Andrew Maynard is Director of the Arizona State University Risk Innovation Lab.
Prof Maynard argued that in areas such as autonomous vehicles, gene editing, and artificial intelligence, the nature of emergent risks and benefits often lies beyond the scope of many conventional risk frameworks. This is especially apparent where emerging knowledge, capabilities and trends are increasing the likelihood of existential risks, or are raising awareness around such risks. To navigate an increasingly complex and shifting emerging risk landscape, businesses, governments, not-for-profits, consumers, and others, will need equally radical innovation in how they think about and act on risk. “Risk innovation” is more a mindset than a methodology. It encourages novel approaches to risk that combine creativity and imagination with academic rigor and practical applicability. This presentation explored ideas emerging from risk innovation thinking and creative approaches to complex risk-related challenges.

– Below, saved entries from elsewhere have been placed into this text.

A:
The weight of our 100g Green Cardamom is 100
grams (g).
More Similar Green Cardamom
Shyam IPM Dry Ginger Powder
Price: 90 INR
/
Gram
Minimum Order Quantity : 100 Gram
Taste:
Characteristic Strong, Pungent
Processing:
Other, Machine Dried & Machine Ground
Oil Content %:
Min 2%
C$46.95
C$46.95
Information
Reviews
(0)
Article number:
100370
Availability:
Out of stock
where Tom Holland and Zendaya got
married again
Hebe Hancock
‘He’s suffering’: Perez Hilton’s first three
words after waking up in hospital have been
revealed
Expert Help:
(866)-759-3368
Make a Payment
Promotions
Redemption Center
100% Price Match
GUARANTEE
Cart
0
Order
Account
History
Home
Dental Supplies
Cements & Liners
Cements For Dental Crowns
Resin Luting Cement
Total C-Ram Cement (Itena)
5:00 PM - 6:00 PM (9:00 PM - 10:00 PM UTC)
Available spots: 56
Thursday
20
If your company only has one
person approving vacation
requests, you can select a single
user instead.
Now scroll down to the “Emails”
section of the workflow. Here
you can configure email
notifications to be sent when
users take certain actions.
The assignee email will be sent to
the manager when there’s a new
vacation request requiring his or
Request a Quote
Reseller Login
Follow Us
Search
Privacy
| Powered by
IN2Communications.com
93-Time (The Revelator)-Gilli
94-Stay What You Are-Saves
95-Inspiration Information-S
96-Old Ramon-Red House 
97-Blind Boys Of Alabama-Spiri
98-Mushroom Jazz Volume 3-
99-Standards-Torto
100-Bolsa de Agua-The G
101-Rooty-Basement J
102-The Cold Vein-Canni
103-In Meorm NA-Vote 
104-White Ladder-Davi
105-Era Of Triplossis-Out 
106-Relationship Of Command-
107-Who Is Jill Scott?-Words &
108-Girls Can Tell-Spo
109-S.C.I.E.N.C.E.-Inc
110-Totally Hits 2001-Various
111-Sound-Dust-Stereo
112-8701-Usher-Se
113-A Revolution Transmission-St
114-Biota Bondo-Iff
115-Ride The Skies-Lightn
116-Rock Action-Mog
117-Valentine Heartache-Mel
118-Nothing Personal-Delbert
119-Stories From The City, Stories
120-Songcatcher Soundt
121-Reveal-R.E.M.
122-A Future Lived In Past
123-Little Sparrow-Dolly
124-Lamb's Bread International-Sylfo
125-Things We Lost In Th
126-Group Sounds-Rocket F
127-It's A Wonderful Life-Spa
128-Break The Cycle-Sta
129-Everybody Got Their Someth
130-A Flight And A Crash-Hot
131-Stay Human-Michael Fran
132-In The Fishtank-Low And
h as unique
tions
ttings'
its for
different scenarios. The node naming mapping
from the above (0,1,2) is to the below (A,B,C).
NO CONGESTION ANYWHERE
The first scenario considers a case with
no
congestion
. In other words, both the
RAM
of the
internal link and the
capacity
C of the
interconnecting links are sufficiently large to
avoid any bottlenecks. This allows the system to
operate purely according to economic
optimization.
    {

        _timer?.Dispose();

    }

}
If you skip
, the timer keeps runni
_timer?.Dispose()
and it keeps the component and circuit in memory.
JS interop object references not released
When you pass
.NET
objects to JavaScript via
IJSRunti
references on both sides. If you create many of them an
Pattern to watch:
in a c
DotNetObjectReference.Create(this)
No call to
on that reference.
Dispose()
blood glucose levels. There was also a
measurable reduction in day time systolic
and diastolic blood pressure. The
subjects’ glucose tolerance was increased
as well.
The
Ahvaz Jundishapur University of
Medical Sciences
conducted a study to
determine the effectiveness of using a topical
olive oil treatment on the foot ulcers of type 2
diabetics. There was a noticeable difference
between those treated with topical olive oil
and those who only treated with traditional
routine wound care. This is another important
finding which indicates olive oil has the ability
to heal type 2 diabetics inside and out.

This talk was given at 2018’s Cambridge Conference on Catastrophic Risk (CCCR2018), the Centre for the Study of Existential Risk’s major international conference, supported by the Templeton World Charity Foundation. It focused on four challenges faced by research communities focused on existential and global catastrophic risk research: Challenges of Evaluation and Impact; Challenges of Evidence; Challenges of Scope and Focus; and Challenges in Communication.